The new Memorial of the Site of the First National Congress of the Communist Party of China received more than 13,000 visitors per day since it opened to the public on June 3.
Located at the Xintiandi neighborhood in downtown Shanghai, the new hall is close to the original building where the first national congress of the CPC took place in 1921. The hall has an exhibition space of 3,700 square meters. Construction of the venue started in 2019. The venue comprises historical objects, photographs, scenic reproductions, video projections enhanced with augmented reality technology, and new artworks commissioned by the memorial hall that tell a vivid story about the founding of the CPC.
According to Hu Xiaoyun, head designer of the exhibition space, artists who were selected for the project were given detailed advice on the subject, style and colors they should work with.

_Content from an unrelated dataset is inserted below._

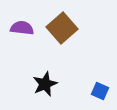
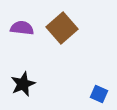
black star: moved 22 px left
blue square: moved 1 px left, 3 px down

Stepping into the site, visitors find themselves in a large lobby and surrounded by three ceramic paintings created by Dong Chunxin. The paintings were done on dozens of collaged ceramic boards that were created by the only kiln in China capable of creating such large boards. The rich colors of the paintings were then transcribed on the ceramic with the use of nanotechnology.
The largest piece, which has a width of 15 meters and a height of 5 meters, showcases five important CPC sites, including the shikumen house where the first national congress took place and the Tian'anmen rostrum where Chairman Mao Zedong announced the founding of the People's Republic of China. Two smaller paintings on the sides, each measuring 7 meters wide and 3.5 meters tall, feature the Yellow River and the Great Wall.
As visitors take the escalator down to the main exhibition floor, they see statues of the 13 delegates who participated in the first national congress of the CPC. Jiang Tieli, the creator of these artworks, says his focus was on creating a collective imagery that reflects the shared aspirations and revolutionary ideals of these individuals.
On the side walls are two iron relief works by sculptor Qiu Jia. They feature the shikumen building, a style featuring Western and Chinese elements, at 108 Wantze Road (now 76 Xingye Road) in Shanghai, where the meeting first took place, and the boat on Nanhu Lake in Jiaxing of Zhejiang province, where the meeting was concluded.
Qiu's works also include a series of iron relief works on the exterior walls of the new hall that presents the urban Shanghai landscape in an abstract and contemporary fashion.
"We were working on an important historical subject, and I wanted to show that they are artworks created in the contemporary period, different from traditional expressions," Qiu says.
A group portrait in the exhibition hall features the first 58 CPC members. To create the piece, painter Chen Shudong visited museums and libraries and interviewed academics to gain as much information as he could about them. But he still found it difficult to create a collective portrait because there was never a moment when these individuals were gathered in the same place.
"I realized I had to shift my focus from documenting a historical reality to creating artistic truth," says Qiu. "I created a base tone that is heavy and solemn, and dimmed each person's profile to create a unified heroic atmosphere."